O problema do socialismo, de tentar harmonizar os interesses dos diferentes grupos sociais via doutrinação e uso da força é um ponto que não só mina a eficiência de uma economia, mas a própria noção de coesão social e organicidade de uma sociedade. E o simplismo da dicotomia “operários versus capitalistas”, peça angular da teoria marxista, encontrou óbices no campo da realidade fática. Enquanto se imaginava (no plano puramente teórico) o desparecimento de uma antiga classe média, no novo regime, o fato é que houve uma ascensão de uma nova classe média, “o incontável exército de escrituramos e datilógrafos, funcionários administrativos e professores, varejistas e pequenos burocratas e as camadas inferiores das profissões”. Esse segmento, até então fonte ou celeiro de líderes trabalhistas-sindicalistas com simpatia pelo ideal socialista, perdeu a simpatia por esses ideais outrora tão prezados, à medida em que foi tendo suas condições deterioradas e se aproximaram dos operários. O que fora entregue era muito pior do que lhes fora prometido.
Promover a ascensão de um grupo socioeconômico é uma manobra que foi por vezes tentada, porém esses movimentos não permitem alcançar a adesão de todos, ensejando outras facções de movimentos sindicalistas para correr atrás do que o outro grupo alcançou, alimentando de forma crescente as rivalidades. No decorrer dos anos em que o regime socialista ia se desenvolvendo e aprofundando, os líderes não conseguiam entender o porquê de cada vez mais numerosos grupos, sobretudo das classes operárias médias-baixas e baixas (que eles diziam defender), tornavam-se ressentidos e contra as políticas e vigor, mas não é grande surpresa que isso tenha acontecido.
Por fim cabe refletir sobre o fato de que ambos os movimentos autoritários, nazista e fascista, à luz do que já ocorrera na experiência socialista, não se iludiam pensando que todos os interesses dos diferentes grupos pudessem ser conciliados e um modelo com boa dose de planificação econômica, como eles colocaram em prática. Sabiam também que a igualdade não era a solução. Mas foram bem-sucedidos em sua ascensão ao poder, inicialmente via mecanismos com aparência de democráticos, porque ofereceram a uma classe numerosa uma teoria, uma concepção de mundo que parecia justificar os privilégios àqueles que se tornassem seus adeptos.

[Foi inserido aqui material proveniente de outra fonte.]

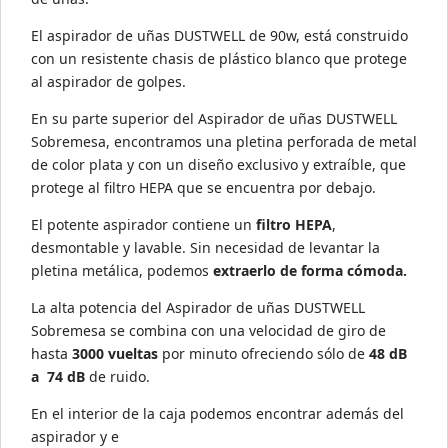
El aspirador de uñas DUSTWELL de 90w, está construido
con un resistente chasis de plástico blanco que protege
al aspirador de golpes.
En su parte superior del Aspirador de uñas DUSTWELL
Sobremesa, encontramos una pletina perforada de metal
de color plata y con un diseño exclusivo y extraíble, que
protege al filtro HEPA que se encuentra por debajo.
El potente aspirador contiene un
filtro HEPA
,
desmontable y lavable. Sin necesidad de levantar la
pletina metálica, podemos
extraerlo de forma cómoda.
La alta potencia del Aspirador de uñas DUSTWELL
Sobremesa se combina con una velocidad de giro de
hasta
3000 vueltas
por minuto ofreciendo sólo de
48 dB
a 74 dB
de ruido.
En el interior de la caja podemos encontrar además del
aspirador y e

Como lição a ser extraída, sempre devemos desconfiar fortemente de quem, para subir ao poder ou permanecer nele, fale muito mais em direitos do que em deveres, fale muito mais sobre o Estado sendo o gestor, o fornecedor e o solucionador dos problemas materiais e/ou sociais de grupos ou categorias específicas, pois, na realidade, os indivíduos podem fazer muito mais do que o Estado. Como dizia a célebre frase atribuída a John F. Kennedy “não pergunte o que seu país pode fazer por você - pergunte o que você pode fazer por seu país”. O caminho do indivíduo e da sociedade com seus pequenos pelotões, como dizia Edmund Burke, e com a livre inciativa e associação, em entidades civis não-governamentais, tão bem percebida e retratada por Tocqueville em “A democracia na América”, são testemunhos e inspirações para que uma sociedade possa se desenvolver de maneira saudável rumo à prosperidade material e humana. Mais do que isso, evidenciam que não cabe ao Estado tudo definir na economia e na vida das pessoas (“quem a quem”), pois abrir mão disso é algo imoral e até mortal. Uma sociedade que assim o faz fica sob risco iminente de embarcar em desastres econômicos, espirituais e humanos, como foram, sem sombra de dúvidas, as experiências socialistas e o nazifascismo.